Rate Limiting¶

VibeWarden enforces two independent token-bucket rate limits on every proxied request:

per_ip — applied to every request, keyed by client IP address.
per_user — applied only to authenticated requests, keyed by user ID.

Both limits must pass. A request failing either limit receives 429 Too Many Requests with:

Retry-After: <seconds>

{"error":"rate_limit_exceeded","retry_after_seconds":<N>}

Rate limit activity is captured as structured events in the AI-readable log stream (event_type: rate_limit.blocked).

Backing stores¶

VibeWarden supports two backing stores, selected by rate_limit.store:

Store	State scope	Restarts	Multi-instance
`memory`	Per-process	Resets counters	Not shared
`redis`	Redis server	Preserved	Shared

Single instance: in-memory store (default)¶

No external dependencies. Counters live in process memory and reset when VibeWarden restarts. This is the right choice for:

Local development
Single-instance deployments where occasional counter resets on redeploy are acceptable
Any setup where you do not want to operate a Redis server

rate_limit:
  enabled: true
  store: memory   # default; this line is optional

  per_ip:
    requests_per_second: 10
    burst: 20

  per_user:
    requests_per_second: 100
    burst: 200

Consistency note: In-memory counters are not shared across deployments. If you restart VibeWarden (e.g. during a deploy) every client's counter resets to zero. This is acceptable for single-instance workloads.

Multi-instance: Redis store for shared counters¶

When you run more than one VibeWarden instance behind a load balancer, in-memory counters allow clients to exceed their intended limit by routing requests across instances. The Redis store solves this by keeping all counters in a shared Redis server.

The token bucket logic runs as an atomic Lua script inside Redis, so no two instances can race on the same key.

rate_limit:
  enabled: true
  store: redis

  redis:
    address: "localhost:6379"   # or use url: (see below)
    password: ""
    db: 0
    pool_size: 10
    key_prefix: vibewarden
    fallback: true
    health_check_interval: 30s

  per_ip:
    requests_per_second: 10
    burst: 20

  per_user:
    requests_per_second: 100
    burst: 200

Local Redis via Docker Compose:

When rate_limit.store is redis and no rate_limit.redis.url is set, vibew init adds a redis service to the generated docker-compose.yml automatically. No manual configuration is needed for local dev.

Config reference¶

`rate_limit`¶

Field	Type	Default	Description
`enabled`	bool	`true`	Enable or disable rate limiting
`store`	string	`memory`	Backing store: `memory` or `redis`
`trust_proxy_headers`	bool	`false`	Read `X-Forwarded-For` for the real client IP. Enable only when VibeWarden is behind a trusted proxy.
`exempt_paths`	list	`[]`	Glob patterns that bypass rate limiting. `/_vibewarden/*` is always exempt.
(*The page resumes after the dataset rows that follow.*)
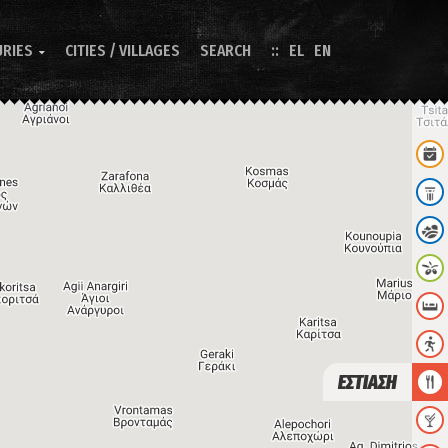
URIES
CITIES / VILLAGES
SEARCH
EL
EN

ΕΣΤΙΑΣΗ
`rate_limit.per_ip` and `rate_limit.per_user`¶

Field	Type	Default (`per_ip`)	Default (`per_user`)	Description
`requests_per_second`	float	`10`	`100`	Sustained token refill rate
`burst`	int	`20`	`200`	Maximum tokens that can accumulate

burst should always be >= requests_per_second. Setting burst to requests_per_second disables any burst tolerance — every request must arrive no faster than the sustained rate.

`rate_limit.redis`¶

Only read when store is redis.

Field	Type	Default	Description
`url`	string	`""`	Full Redis URL (`redis://` or `rediss://` for TLS). Takes precedence over all other fields when set.
`address`	string	`localhost:6379`	Redis server address in `host:port` form. Used when `url` is empty.
`password`	string	`""`	Redis `AUTH` password. Leave empty for no-auth Redis. Ignored when `url` is set.
`db`	int	`0`	Logical database index (0–15). Ignored when `url` is set.
`pool_size`	int	`0` (auto)	Maximum number of socket connections in the pool. `0` lets go-redis choose based on CPU count.
`key_prefix`	string	`vibewarden`	Namespace prefix for all Redis keys. Full key format: `<key_prefix>:ratelimit:<n>:<identifier>`.
`fallback`	bool	`true`	Fail-open (`true`): fall back to in-memory on Redis failure. Fail-closed (`false`): deny all requests when Redis is unreachable.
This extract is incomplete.